> [What the exercise asks]: Go over the records and copy every line with the string "montuje".

◆ ◆ ◆ ◆ ◆ ◆ ◆

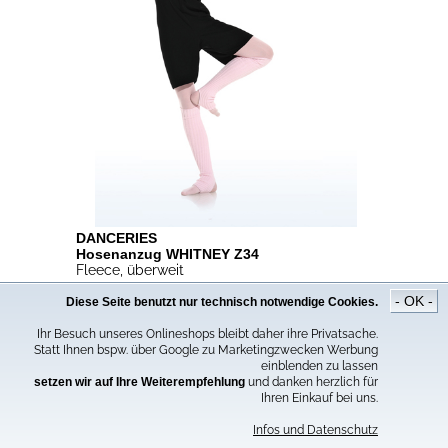
DANCERIES
Hosenanzug WHITNEY Z34
Fleece, überweit
- OK -
30.90€
Diese Seite benutzt nur technisch notwendige Cookies.
39.95€
*
Ihr Besuch unseres Onlineshops bleibt daher ihre Privatsache.
Statt Ihnen bspw. über Google zu Marketingzwecken Werbung
einblenden zu lassen
setzen wir auf Ihre Weiterempfehlung
und danken herzlich für
Ihren Einkauf bei uns.
Infos und Datenschutz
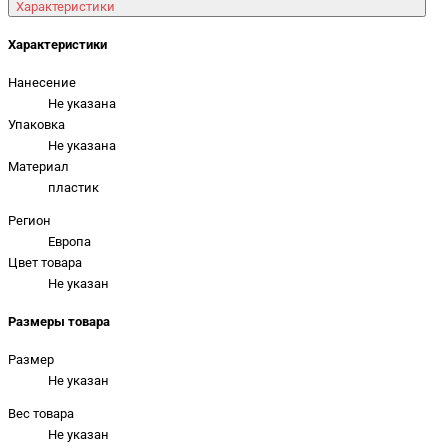
Характеристики
Характеристики
Нанесение
Не указана
Упаковка
Не указана
Материал
пластик
Регион
Европа
Цвет товара
Не указан
Размеры товара
Размер
Не указан
Вес товара
Не указан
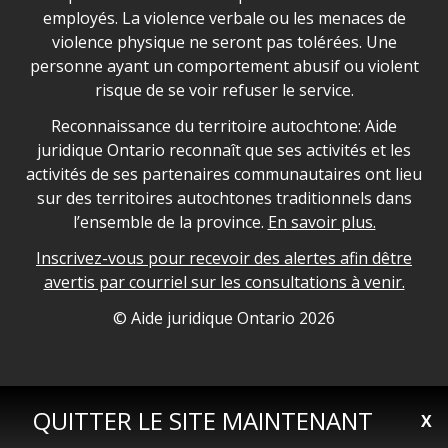
employés. La violence verbale ou les menaces de
violence physique ne seront pas tolérées. Une
personne ayant un comportement abusif ou violent
risque de se voir refuser le service.
Legal Aid Ontario land acknowledgement
Reconnaissance du territoire autochtone: Aide
juridique Ontario reconnaît que ses activités et les
activités de ses partenaires communautaires ont lieu
sur des territoires autochtones traditionnels dans
l’ensemble de la province.
En savoir plus.
Inscrivez-vous pour recevoir des alertes afin dêtre
avertis par courriel sur les consultations à venir.
Legal Aid Ontario copyright information
© Aide juridique Ontario
2026
QUITTER LE SITE MAINTENANT
X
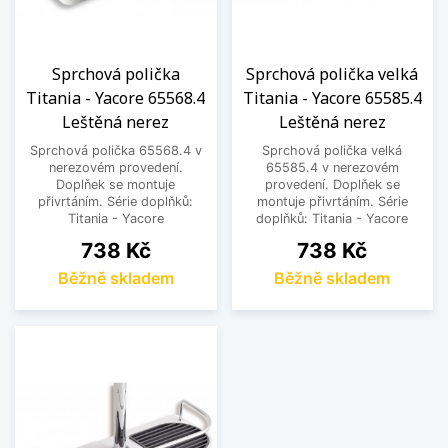
Sprchová polička
Sprchová polička velká
Titania - Yacore 65568.4
Titania - Yacore 65585.4
Leštěná nerez
Leštěná nerez
Sprchová polička 65568.4 v
Sprchová polička velká
nerezovém provedení.
65585.4 v nerezovém
Doplňek se montuje
provedení. Doplňek se
přivrtáním. Série doplňků:
montuje přivrtáním. Série
Titania - Yacore
doplňků: Titania - Yacore
Cena
Cena
738 Kč
738 Kč
Běžně skladem
Běžně skladem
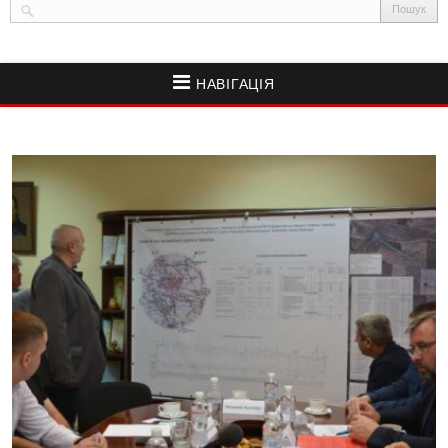
НАВІГАЦІЯ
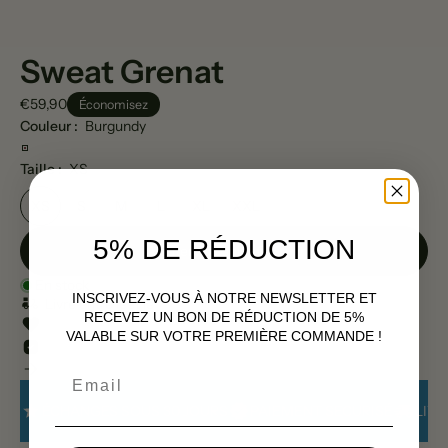
Sweat Grenat
€59,90
Économisez
Couleur :
Burgundy
Taille :
XS
XS
S
M
L
XL
XXL
5% DE RÉDUCTION
Ajouter au panier
|
€59,90
En stock
INSCRIVEZ-VOUS À NOTRE NEWSLETTER ET
Livré entre le
et le
RECEVEZ UN BON DE RÉDUCTION DE 5%
VALABLE SUR VOTRE PREMIÈRE COMMANDE !
Email
ÉCHANGES SOUS 30 JOURS
PAIEMENT SECURISÉ
LIVR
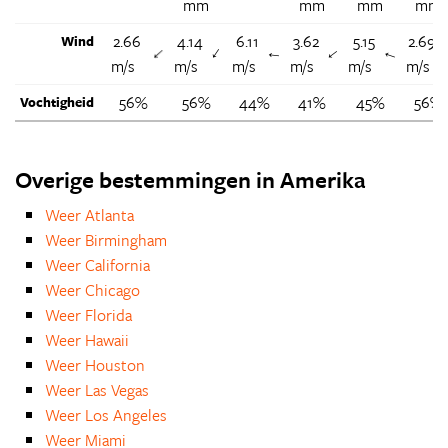
mm
mm
mm
mm
2.66
4.14
6.11
3.62
5.15
2.69
Wind
↑
↑
↑
↑
↑
m/s
m/s
m/s
m/s
m/s
m/s
56%
56%
44%
41%
45%
56%
Vochtigheid
Overige bestemmingen in Amerika
Weer Atlanta
Weer Birmingham
Weer California
Weer Chicago
Weer Florida
Weer Hawaii
Weer Houston
Weer Las Vegas
Weer Los Angeles
Weer Miami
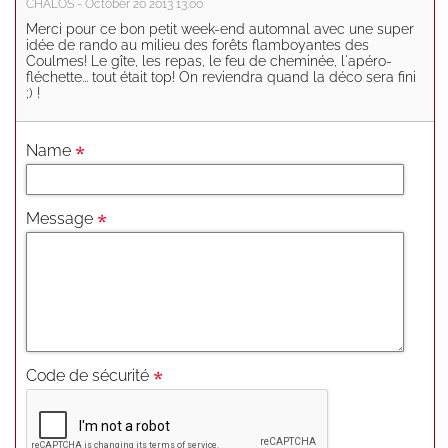
CHALOS - October 20 2013 13:00
Merci pour ce bon petit week-end automnal avec une super
idée de rando au milieu des forêts flamboyantes des
Coulmes! Le gîte, les repas, le feu de cheminée, l'apéro-
fléchette... tout était top! On reviendra quand la déco sera fini
;) !
Name
Message
Code de sécurité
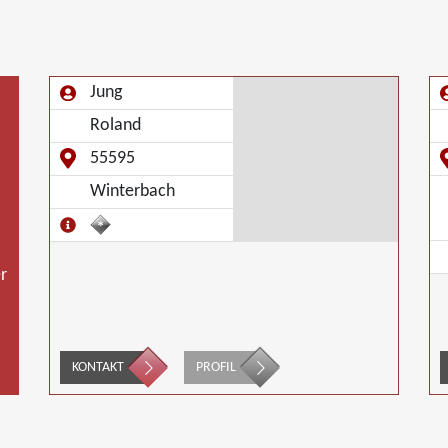
Jung
Roland
55595
Winterbach
r
KONTAKT
PROFIL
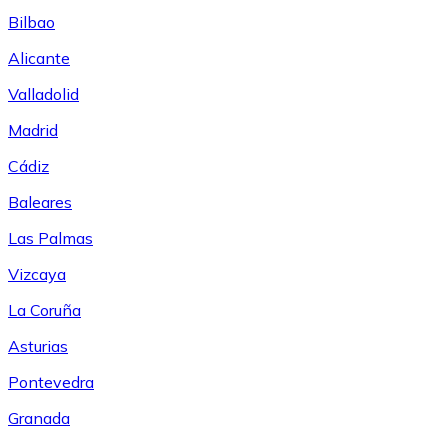
Bilbao
Alicante
Valladolid
Madrid
Cádiz
Baleares
Las Palmas
Vizcaya
La Coruña
Asturias
Pontevedra
Granada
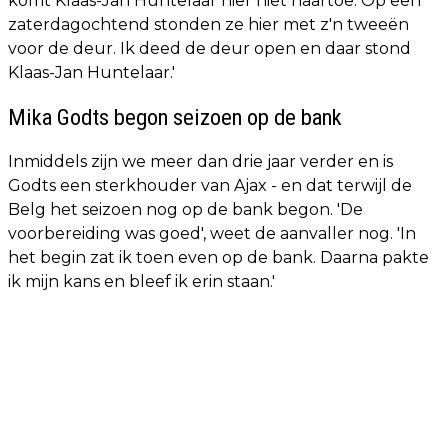
komt Klaas-Jan Huntelaar hier niet naartoe. Op een
zaterdagochtend stonden ze hier met z'n tweeën
voor de deur. Ik deed de deur open en daar stond
Klaas-Jan Huntelaar.'
Mika Godts begon seizoen op de bank
Inmiddels zijn we meer dan drie jaar verder en is
Godts een sterkhouder van Ajax - en dat terwijl de
Belg het seizoen nog op de bank begon. 'De
voorbereiding was goed', weet de aanvaller nog. 'In
het begin zat ik toen even op de bank. Daarna pakte
ik mijn kans en bleef ik erin staan.'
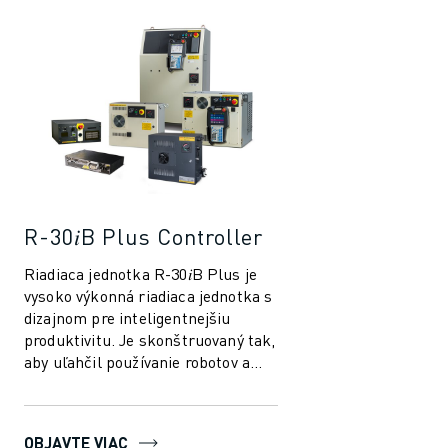
PRIDAJTE SA K NÁM » KARIÉRNY PORTÁL
KONTAKT
KONTAKT
LOKALITY
IMPRESUM
R-30𝑖B Plus Controller
Riadiaca jednotka R-30𝑖B Plus je
vysoko výkonná riadiaca jednotka s
dizajnom pre inteligentnejšiu
produktivitu. Je skonštruovaný tak,
aby uľahčil používanie robotov a
automatizácie vo výrobnom prie...
OBJAVTE VIAC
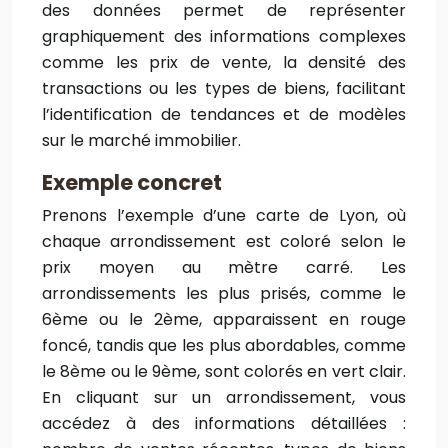
des données permet de représenter
graphiquement des informations complexes
comme les prix de vente, la densité des
transactions ou les types de biens, facilitant
l’identification de tendances et de modèles
sur le marché immobilier.
Exemple concret
Prenons l’exemple d’une carte de Lyon, où
chaque arrondissement est coloré selon le
prix moyen au mètre carré. Les
arrondissements les plus prisés, comme le
6ème ou le 2ème, apparaissent en rouge
foncé, tandis que les plus abordables, comme
le 8ème ou le 9ème, sont colorés en vert clair.
En cliquant sur un arrondissement, vous
accédez à des informations détaillées :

◆ ◆ ◆ ◆ ◆ ◆ ◆

> [Solution to this problem]:
Doplňek se montuje
montuje přivrtáním. Série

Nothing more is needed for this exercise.